> _WHAT IS EXPECTED_
Omit the images and return the remaining entries unchanged.

(Source data)
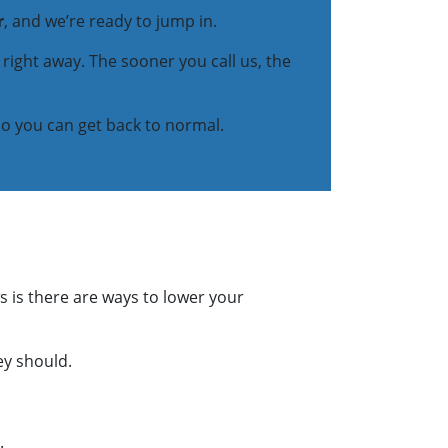
r
, and we’re ready to jump in.
t right away. The sooner you call us, the
so you can get back to normal.
s is there are ways to lower your
ey should.
.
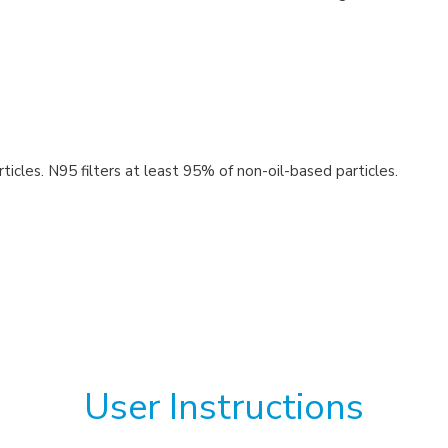
icles. N95 filters at least 95% of non-oil-based particles.
User Instructions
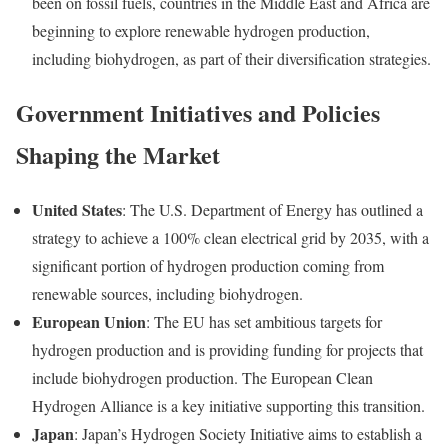
been on fossil fuels, countries in the Middle East and Africa are
beginning to explore renewable hydrogen production,
including biohydrogen, as part of their diversification strategies.
Government Initiatives and Policies
Shaping the Market
United States
: The U.S. Department of Energy has outlined a
strategy to achieve a 100% clean electrical grid by 2035, with a
significant portion of hydrogen production coming from
renewable sources, including biohydrogen.
European Union
: The EU has set ambitious targets for
hydrogen production and is providing funding for projects that
include biohydrogen production. The European Clean
Hydrogen Alliance is a key initiative supporting this transition.
Japan
: Japan’s Hydrogen Society Initiative aims to establish a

> _RESPONSE_
r
, and we’re ready to jump in.
t right away. The sooner you call us, the
so you can get back to normal.
s is there are ways to lower your
ey should.
.
icles. N95 filters at least 95% of non-oil-based particles.
User Instructions
been on fossil fuels, countries in the Middle East and Africa are
beginning to explore renewable hydrogen production,
including biohydrogen, as part of their diversification strategies.
Government Initiatives and Policies
Shaping the Market
United States
: The U.S. Department of Energy has outlined a
strategy to achieve a 100% clean electrical grid by 2035, with a
significant portion of hydrogen production coming from
renewable sources, including biohydrogen.
European Union
: The EU has set ambitious targets for
hydrogen production and is providing funding for projects that
include biohydrogen production. The European Clean
Hydrogen Alliance is a key initiative supporting this transition.
Japan
: Japan’s Hydrogen Society Initiative aims to establish a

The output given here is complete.